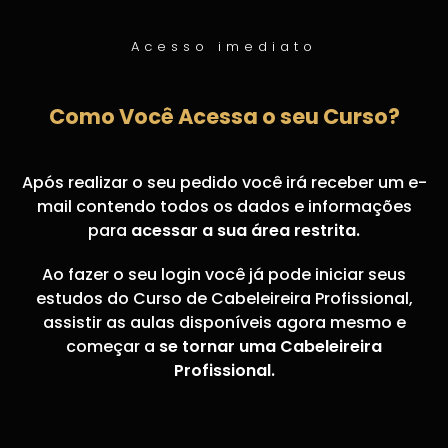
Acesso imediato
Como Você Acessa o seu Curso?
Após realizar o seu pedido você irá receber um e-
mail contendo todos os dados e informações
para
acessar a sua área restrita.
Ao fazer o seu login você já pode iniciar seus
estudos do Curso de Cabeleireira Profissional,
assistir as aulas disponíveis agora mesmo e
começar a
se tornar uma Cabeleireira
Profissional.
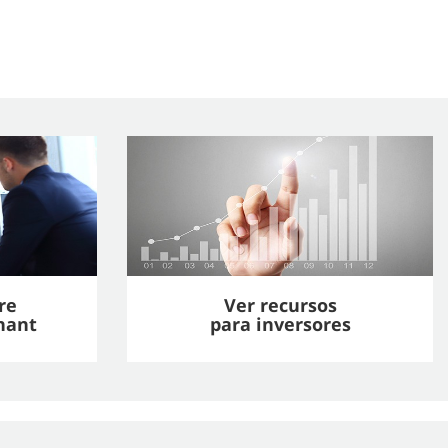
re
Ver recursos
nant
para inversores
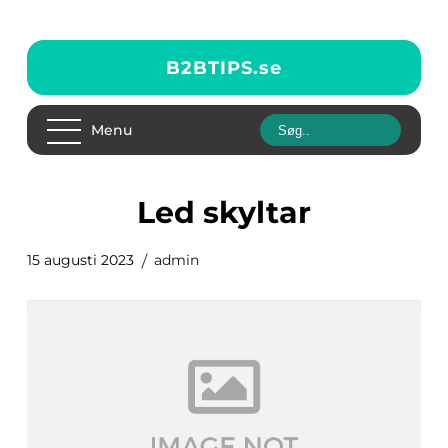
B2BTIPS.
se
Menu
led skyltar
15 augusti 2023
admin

What needs to be done: Print each record exactly as it stands, skipping the pictures.

Worked solution:
Acesso imediato
Como Você Acessa o seu Curso?
Após realizar o seu pedido você irá receber um e-
mail contendo todos os dados e informações
para
acessar a sua área restrita.
Ao fazer o seu login você já pode iniciar seus
estudos do Curso de Cabeleireira Profissional,
assistir as aulas disponíveis agora mesmo e
começar a
se tornar uma Cabeleireira
Profissional.
re
Ver recursos
nant
para inversores
B2BTIPS.
se
Menu
led skyltar
15 augusti 2023
admin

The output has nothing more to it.